The term pigtail appears in English in the American colonies in the 17th century to describe a twist of chewing tobacco. One of the steps in processing the tobacco was to twist a handful of leaves together to form a compact bunch that would then be cured (dried, either with or without smoking). The term "pigtail" was applied to the bunch based on its resemblance to a twisted pig's tail.

From the later 17th century through the 19th century, the term came to be applied to any braided ("plaited", in British parlance) hairstyle. The British army also adopted a single pigtail or "queue" as its standard dress for long hair. British barristers continue to wear a wig with pigtails as a way to hide the hairline in an attempt to provide basic anonymity.

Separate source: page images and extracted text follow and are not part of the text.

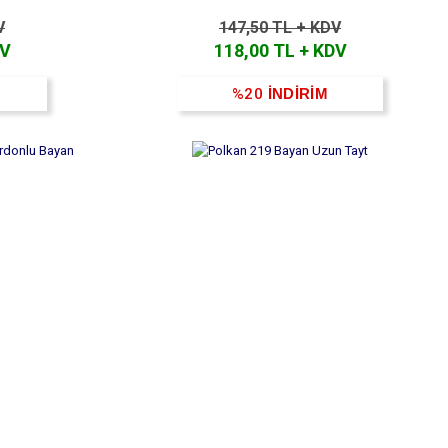
V
147,50 TL + KDV
DV
118,00 TL + KDV
%20
İNDİRİM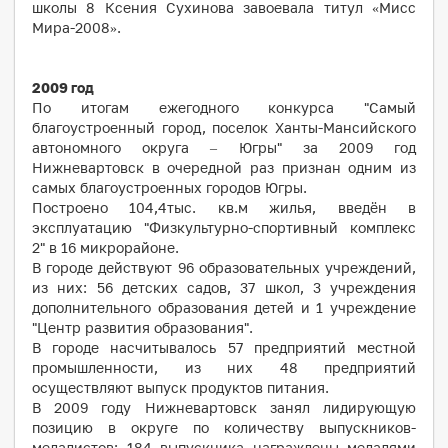
школы 8 Ксения Сухинова завоевала титул «Мисс
Мира-2008».
2009 год
По итогам ежегодного конкурса "Самый
благоустроенный город, поселок Ханты-Мансийского
автономного округа – Югры" за 2009 год
Нижневартовск в очередной раз признан одним из
самых благоустроенных городов Югры.
Построено 104,4тыс. кв.м жилья
, введён в
эксплуатацию "Физкультурно-спортивный комплекс
2" в 16 микрорайоне.
В городе действуют 96 образовательных учреждений,
из них: 56 детских садов, 37 школ, 3 учреждения
дополнительного образования детей и 1 учреждение
"Центр развития образования".
В городе насчитывалось 57 предприятий местной
промышленности, из них 48 предприятий
осуществляют выпуск продуктов питания.
В 2009 году Нижневартовск занял лидирующую
позицию в округе по количеству выпускников-
медалистов: 184 выпускника награждены медалями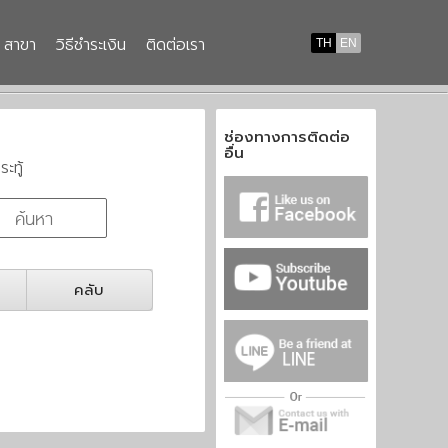
สาขา
วิธีชำระเงิน
ติดต่อเรา
TH
EN
ช่องทางการติดต่อ
อื่น
ระทู้
คลับ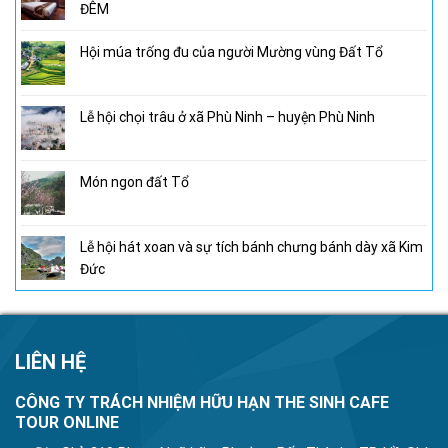
ĐÊM
Hội múa trống đu của người Mường vùng Đất Tổ
Lễ hội chọi trâu ở xã Phù Ninh – huyện Phù Ninh
Món ngon đất Tổ
Lễ hội hát xoan và sự tích bánh chưng bánh dày xã Kim
Đức
LIÊN HỆ
CÔNG TY TRÁCH NHIỆM HỮU HẠN THE SINH CAFE
TOUR ONLINE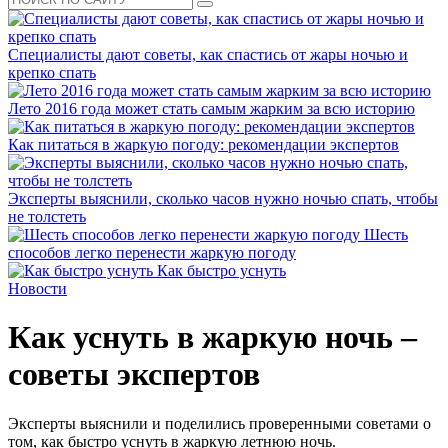
Специалисты дают советы, как спастись от жары ночью и
крепко спать
Лето 2016 года может стать самым жарким за всю историю
Как питаться в жаркую погоду: рекомендации экспертов
Эксперты выяснили, сколько часов нужно ночью спать, чтобы
не толстеть
Шесть
способов легко перенести жаркую погоду
Как быстро уснуть
Новости
Как уснуть в жаркую ночь –
советы экспертов
Эксперты выяснили и поделились проверенными советами о
том, как быстро уснуть в жаркую летнюю ночь.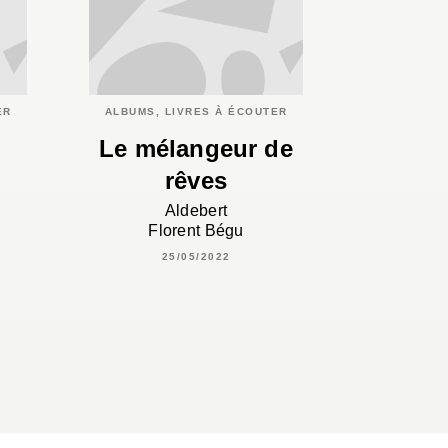
ER
ALBUMS, LIVRES À ÉCOUTER
Le mélangeur de
rêves
Aldebert
Florent Bégu
25/05/2022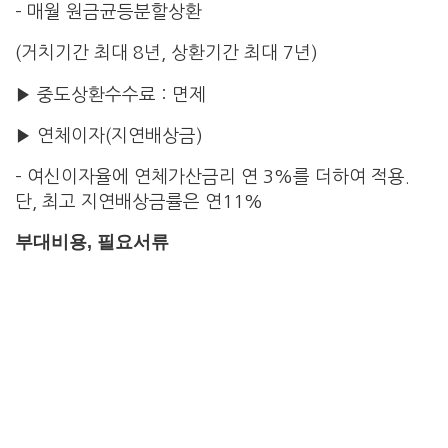
– 매월 원금균등분할상환
(거치기간 최대 8년, 상환기간 최대 7년)
▶ 중도상환수수료 : 면제
▶ 연체이자(지연배상금)
– 여신이자율에 연체가산금리 연 3%를 더하여 적용.
단, 최고 지연배상금률은 연11%
부대비용, 필요서류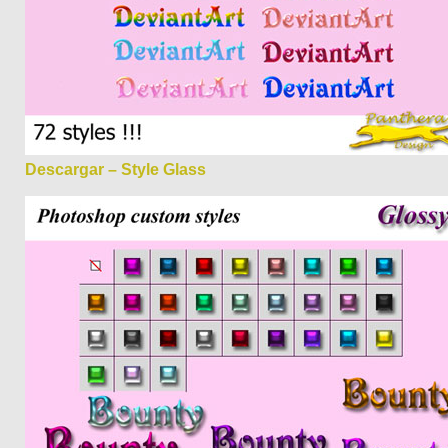
Descargar – Style Glass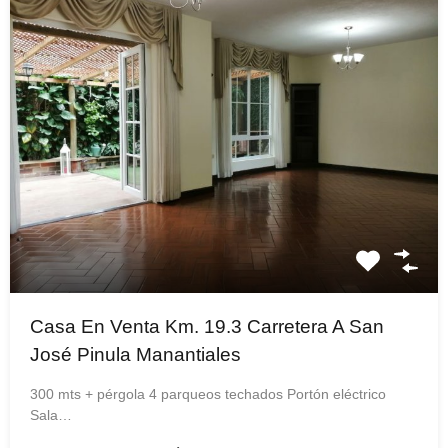
Casa En Venta Km. 19.3 Carretera A San
José Pinula Manantiales
300 mts + pérgola 4 parqueos techados Portón eléctrico
Sala…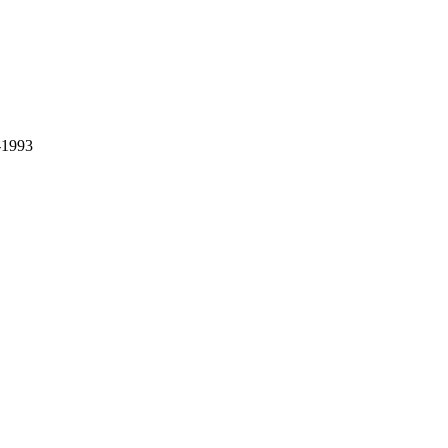
1-1993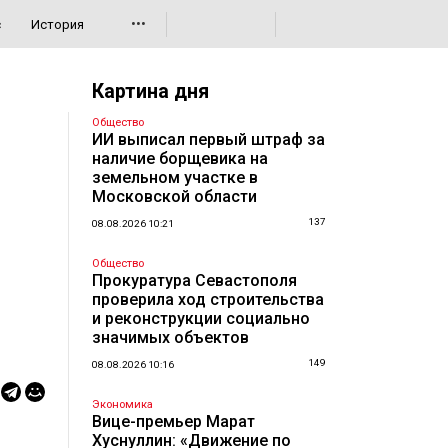
•••
с
История
Картина дня
Общество
ИИ выписал первый штраф за
наличие борщевика на
земельном участке в
Московской области
137
08.08.2026 10:21
Общество
Прокуратура Севастополя
проверила ход строительства
и реконструкции социально
значимых объектов
149
08.08.2026 10:16
Экономика
Вице-премьер Марат
Хуснуллин: «Движение по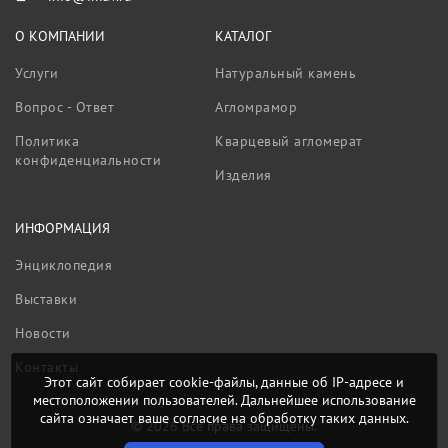
О КОМПАНИИ
КАТАЛОГ
Услуги
Натуральный камень
Вопрос - Ответ
Агломрамор
Политика
Кварцевый агломерат
конфиденциальности
Изделия
ИНФОРМАЦИЯ
Энциклопедия
Выставки
Новости
Контакты
Этот сайт собирает cookie-файлы, данные об IP-адресе и
местоположении пользователей. Дальнейшее использование
сайта означает ваше согласие на обработку таких данных.
© 2026 Все права защищены.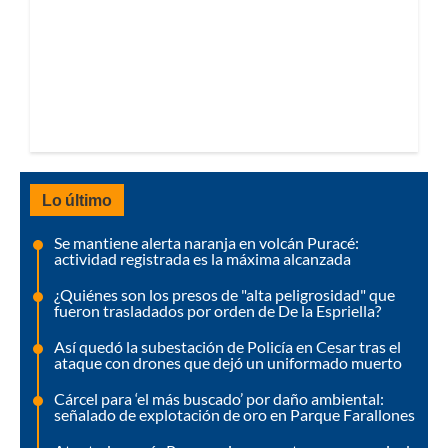
Lo último
Se mantiene alerta naranja en volcán Puracé:
actividad registrada es la máxima alcanzada
¿Quiénes son los presos de "alta peligrosidad" que
fueron trasladados por orden de De la Espriella?
Así quedó la subestación de Policía en Cesar tras el
ataque con drones que dejó un uniformado muerto
Cárcel para ‘el más buscado’ por daño ambiental:
señalado de explotación de oro en Parque Farallones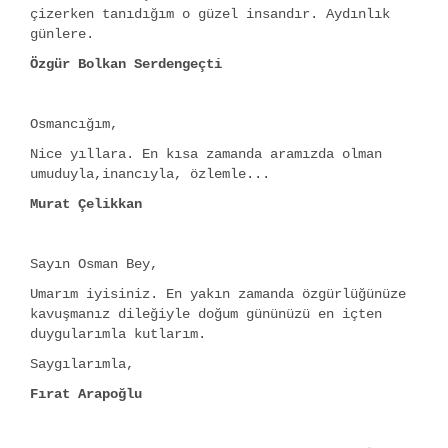
çizerken tanıdığım o güzel insandır. Aydınlık
günlere.
Özgür Bolkan Serdengeçti
Osmancığım,
Nice yıllara. En kısa zamanda aramızda olman
umuduyla,inancıyla, özlemle...
Murat Çelikkan
Sayın Osman Bey,
Umarım iyisiniz. En yakın zamanda özgürlüğünüze
kavuşmanız dileğiyle doğum gününüzü en içten
duygularımla kutlarım.
Saygılarımla,
Fırat Arapoğlu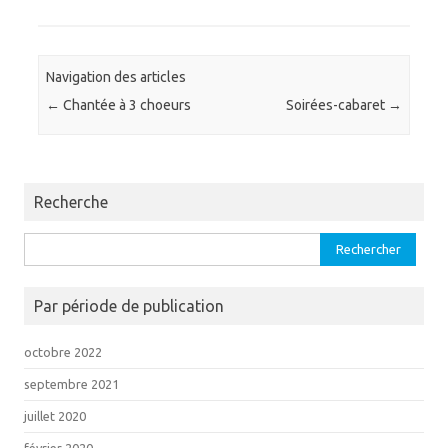
Navigation des articles
←
Chantée à 3 choeurs
Soirées-cabaret
→
Recherche
Rechercher :
Par période de publication
octobre 2022
septembre 2021
juillet 2020
février 2020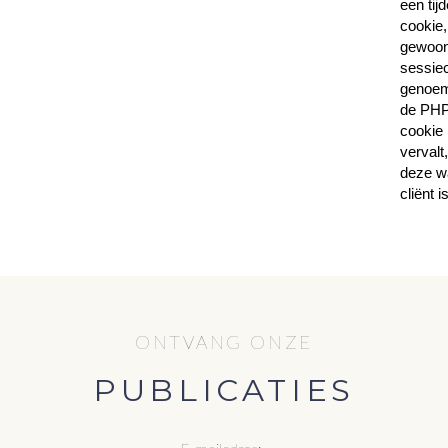
een tijd
cookie,
gewoonl
sessie
genoe
de PH
cookie 
vervalt
deze w
cliënt i
ONTVANG ONZE
PUBLICATIES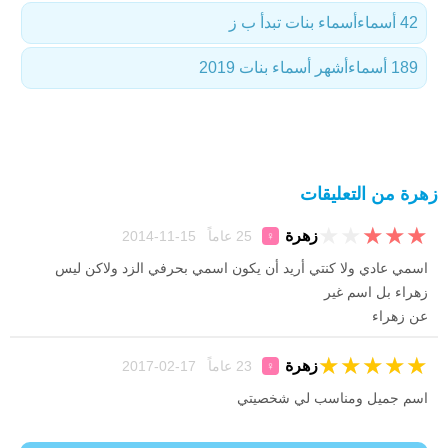
42 أسماء
أسماء بنات تبدأ ب ز
189 أسماء
أشهر أسماء بنات 2019
زهرة من التعليقات
★
★
★
★
★
زهرة
25 عاماً 15-11-2014
♀
اسمي عادي ولا كنتي أريد أن يكون اسمي بحرفي الزد ولاكن ليس
زهراء بل اسم غير
عن زهراء
★
★
★
★
★
زهرة
23 عاماً 17-02-2017
♀
اسم جميل ومناسب لي شخصيتي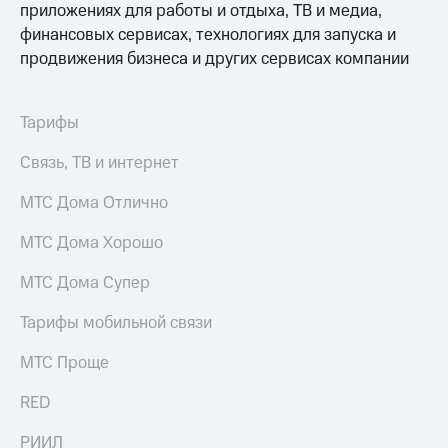
приложениях для работы и отдыха, ТВ и медиа,
финансовых сервисах, технологиях для запуска и
продвижения бизнеса и других сервисах компании
Тарифы
Связь, ТВ и интернет
МТС Дома Отлично
МТС Дома Хорошо
МТС Дома Супер
Тарифы мобильной связи
МТС Проще
RED
РИИЛ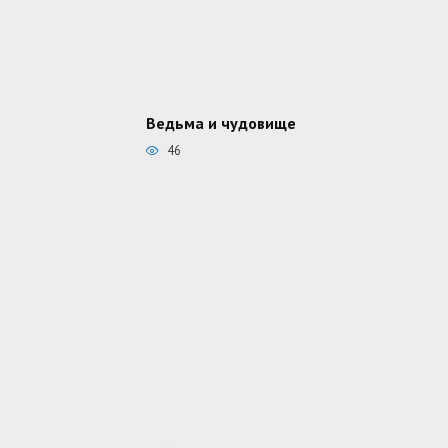
Ведьма и чудовище
46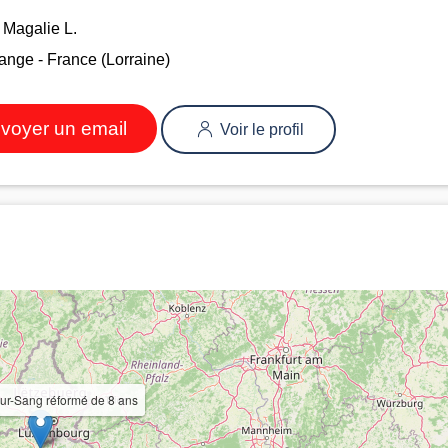
Magalie L.
nge - France (Lorraine)
voyer un email
Voir le profil
ur-Sang réformé de 8 ans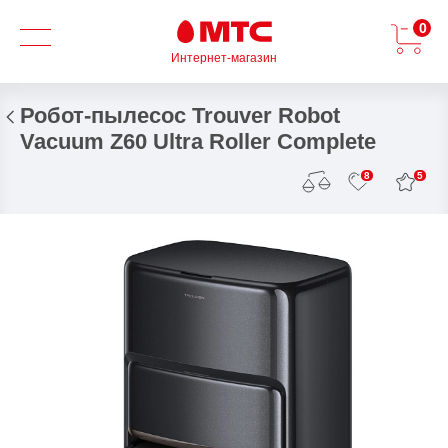
0
Интернет-магазин
Робот-пылесос Trouver Robot
Vacuum Z60 Ultra Roller Complete
5
8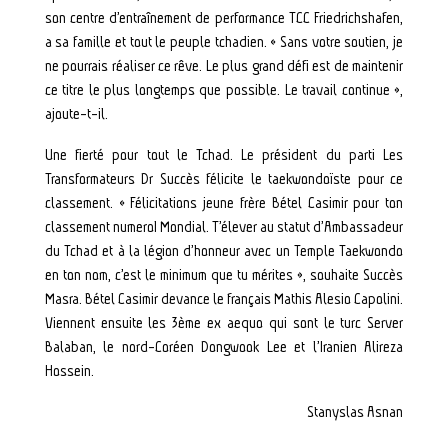
son centre d’entraînement de performance TCC Friedrichshafen,
a sa famille et tout le peuple tchadien. « Sans votre soutien, je
ne pourrais réaliser ce rêve. Le plus grand défi est de maintenir
ce titre le plus longtemps que possible. Le travail continue »,
ajoute-t-il.
Une fierté pour tout le Tchad. Le président du parti Les
Transformateurs Dr Succès félicite le taekwondoïste pour ce
classement. « Félicitations jeune frère Bétel Casimir pour ton
classement numero1 Mondial. T’élever au statut d’Ambassadeur
du Tchad et à la légion d’honneur avec un Temple Taekwondo
en ton nom, c’est le minimum que tu mérites », souhaite Succès
Masra. Bétel Casimir devance le français Mathis Alesio Capolini.
Viennent ensuite les 3ème ex aequo qui sont le turc Server
Balaban, le nord-Coréen Dongwook Lee et l’Iranien Alireza
Hossein.
Stanyslas Asnan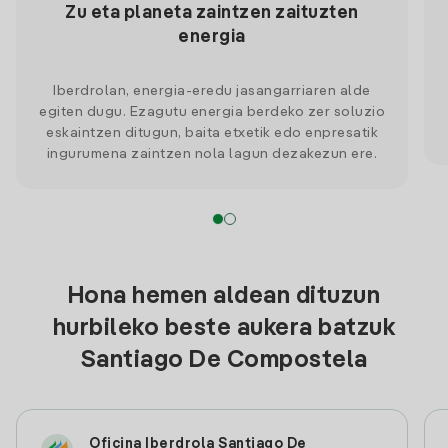
Zu eta planeta zaintzen zaituzten
energia
Iberdrolan, energia-eredu jasangarriaren alde
egiten dugu. Ezagutu energia berdeko zer soluzio
eskaintzen ditugun, baita etxetik edo enpresatik
ingurumena zaintzen nola lagun dezakezun ere.
Hona hemen aldean dituzun
hurbileko beste aukera batzuk
Santiago De Compostela
Oficina Iberdrola Santiago De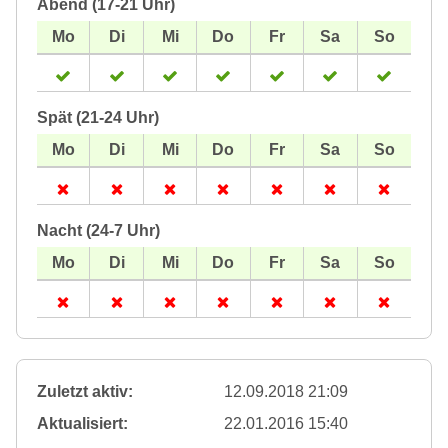
Abend (17-21 Uhr)
Spät (21-24 Uhr)
Nacht (24-7 Uhr)
Zuletzt aktiv:
12.09.2018 21:09
Aktualisiert:
22.01.2016 15:40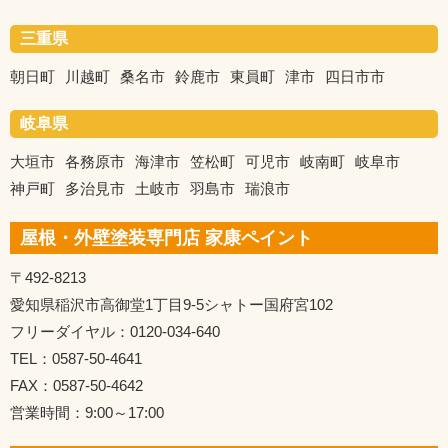
三重県
朝日町
川越町
桑名市
鈴鹿市
東員町
津市
四日市市
岐阜県
大垣市
各務原市
海津市
笠松町
可児市
岐南町
岐阜市
神戸町
多治見市
土岐市
羽島市
瑞浪市
屋根・外壁塗装専門店 家康ペイント
〒492-8213
愛知県稲沢市高御堂1丁目9-5シャトー国府宮102
フリーダイヤル：0120-034-640
TEL：0587-50-4641
FAX：0587-50-4642
営業時間：9:00～17:00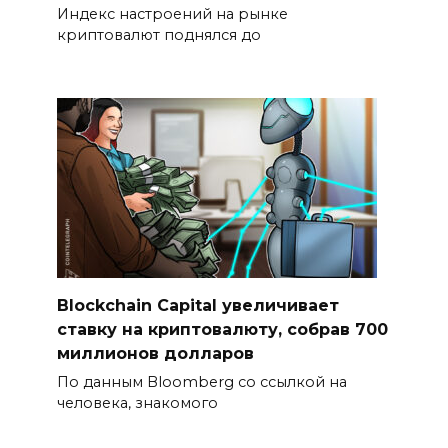
Индекс настроений на рынке
криптовалют поднялся до
Blockchain Capital увеличивает
ставку на криптовалюту, собрав 700
миллионов долларов
По данным Bloomberg со ссылкой на
человека, знакомого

Robert Louis Stevenson mentions "pigtail" referring to hair and then to "pigtail tobacco" in the first and fourth chapters of Treasure Island, respectively.

Most modern dictionaries still define "pigtail" as a single tight braid. However, many speakers use the term to describe two symmetrical bunches of hair on either side of the head, braided or not.

== Styles ==
There are numerous styles of pigtails in which a person may wear their hair. They may be braided, straightened, beaded, ribboned, in buns, fishtailed, and even French braided. Pigtails can be placed on different parts of a person's head: high, low, or to the side.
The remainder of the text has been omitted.